If you’re planning on taking care of your own yard, be careful to avoid a few common mistakes that could jeopardize the look and health of your landscape.
DIY Fail: Rolling your lawn
DIY-ers might be tempted to smooth out bumpy lawns with a roller to get their spring yard started. But all that pushing isn’t good for your lawn’s base. Compacted soil can stunt the growth of grass and becomes too tight to hold water, leading to runoff problems.
→ Instead: get your lawn professionally aerated to open up the soil.
DIY Fail: Over Watering
It’s so nice to see your lawn again, you want to shower it with love (and water). But resist the urge! In addition to being wasteful and running up your water bill, over watering can drown your emerging lawn, especially when it’s still raining outside.
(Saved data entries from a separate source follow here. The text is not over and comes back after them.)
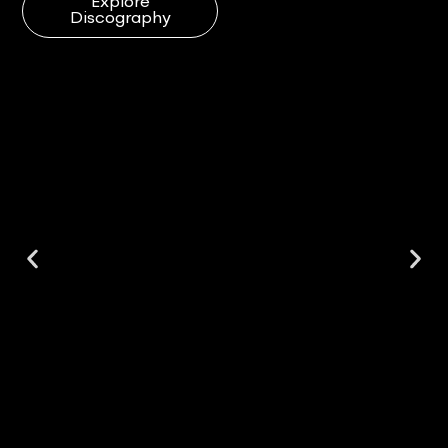
Explore
Discography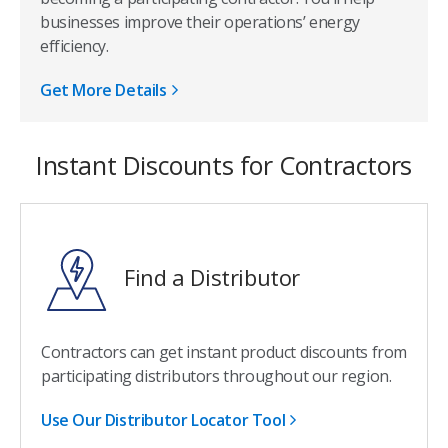
businesses improve their operations’ energy
efficiency.
Get More Details
Instant Discounts for Contractors
Find a Distributor
Contractors can get instant product discounts from
participating distributors throughout our region.
Use Our Distributor Locator Tool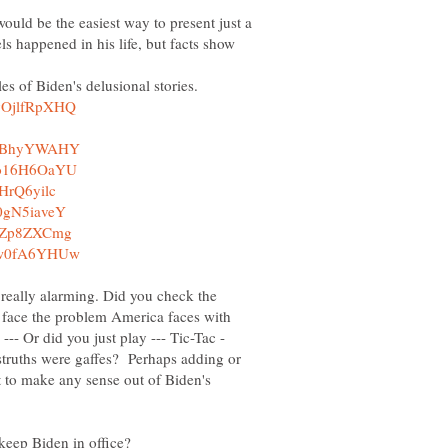
would be the easiest way to present just a
ls happened in his life, but facts show
es of Biden's delusional stories.
nd really alarming. Did you check the
o face the problem America faces with
--- Or did you just play --- Tic-Tac -
struths were gaffes? Perhaps adding or
t to make any sense out of Biden's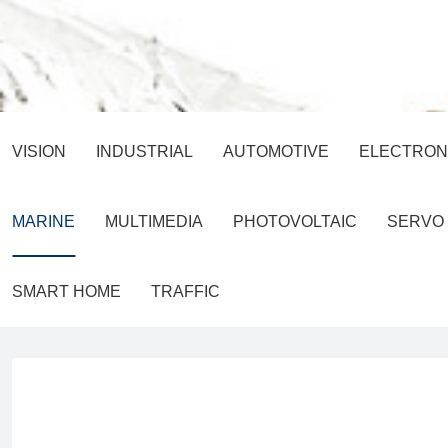
VISION
INDUSTRIAL
AUTOMOTIVE
ELECTRON
MARINE
MULTIMEDIA
PHOTOVOLTAIC
SERVO
SMART HOME
TRAFFIC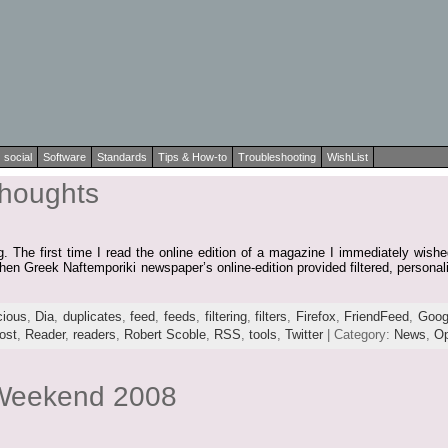
social
Software
Standards
Tips & How-to
Troubleshooting
WishList
houghts
 The first time I read the online edition of a magazine I immediately wished
hen Greek Naftemporiki newspaper’s online-edition provided filtered, personal
cious
,
Dia
,
duplicates
,
feed
,
feeds
,
filtering
,
filters
,
Firefox
,
FriendFeed
,
Goog
ost
,
Reader
,
readers
,
Robert Scoble
,
RSS
,
tools
,
Twitter
| Category:
News
,
Op
 Weekend 2008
→ Instead: water three times a week for 40 minutes, less frequently if you’ve had rain.
DIY Fail: Over Fertilizing
Your lawn builds a fertilizer tolerance, which means the more you dump on it, the more it needs to be effective. There’s no need to overdo it! In fact, you probably only need half as much as you think (or you’ve been told) you do.
→ Instead: call a TruGreen expert to plan a fertilization schedule.
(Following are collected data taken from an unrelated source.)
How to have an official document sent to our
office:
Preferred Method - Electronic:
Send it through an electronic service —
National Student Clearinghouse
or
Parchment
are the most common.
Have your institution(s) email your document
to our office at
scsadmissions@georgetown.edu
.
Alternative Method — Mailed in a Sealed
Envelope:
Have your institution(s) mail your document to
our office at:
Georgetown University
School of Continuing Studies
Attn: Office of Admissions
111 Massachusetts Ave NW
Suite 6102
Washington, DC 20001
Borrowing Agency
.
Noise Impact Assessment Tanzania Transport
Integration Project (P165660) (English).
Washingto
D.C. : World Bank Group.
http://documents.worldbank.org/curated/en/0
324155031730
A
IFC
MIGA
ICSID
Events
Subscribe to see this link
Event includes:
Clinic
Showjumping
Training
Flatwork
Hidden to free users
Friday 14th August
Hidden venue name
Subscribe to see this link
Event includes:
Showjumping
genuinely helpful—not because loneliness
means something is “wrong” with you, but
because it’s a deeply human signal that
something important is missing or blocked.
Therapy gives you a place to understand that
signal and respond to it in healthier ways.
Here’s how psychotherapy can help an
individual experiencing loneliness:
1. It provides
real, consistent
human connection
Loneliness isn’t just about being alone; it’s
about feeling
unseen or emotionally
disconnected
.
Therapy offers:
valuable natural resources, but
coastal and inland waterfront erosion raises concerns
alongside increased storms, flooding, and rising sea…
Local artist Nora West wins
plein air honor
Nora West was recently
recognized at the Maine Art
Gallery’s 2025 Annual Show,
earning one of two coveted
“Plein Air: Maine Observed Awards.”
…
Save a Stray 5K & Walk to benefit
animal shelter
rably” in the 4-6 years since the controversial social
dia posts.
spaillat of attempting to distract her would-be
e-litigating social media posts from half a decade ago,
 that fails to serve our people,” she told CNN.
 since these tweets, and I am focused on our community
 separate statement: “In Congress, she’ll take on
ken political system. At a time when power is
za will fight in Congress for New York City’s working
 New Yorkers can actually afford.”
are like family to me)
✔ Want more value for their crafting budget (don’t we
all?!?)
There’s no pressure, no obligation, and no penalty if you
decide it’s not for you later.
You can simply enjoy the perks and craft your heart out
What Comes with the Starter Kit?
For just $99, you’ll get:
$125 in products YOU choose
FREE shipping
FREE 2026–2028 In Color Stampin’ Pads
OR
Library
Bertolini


DIY Fail: Bagging Your Clippings
Leaves and trimmings are like candy for your lawn. Well, maybe not candy - more like quinoa, since clippings have nutrients that are extremely good for soil. Tasty nonetheless! Don’t deprive your soil of essential nitrogen by throwing clippings away.
→ Instead: Evenly mulch your clippings back into the soil.
DIY Fail: Mowing Too Short
Just a little off the top, and we mean it! When the blades go too low, they cut off the crown of the crass, stunting growth. As grass tries to compensate, it gets stressed and is prone to outbreaks of weeds and disease.
→ Instead: Maintain a minimum grass length of 3.5-inches and watch your grass flourish.
DIY Fail: Seeding Too Soon
Winter faded into spring, and unfortunately patches of your lawn look faded, too. If grass didn’t return as nicely as you’d hoped, you may be tempted to plant spring seeds. That’s not likely to do much good, since seeds are actually most responsive in the fall.
→ Instead: Have a pro treat bare spots in your lawn to prevent crabgrass growth while maintaining the health of the grass over the summer.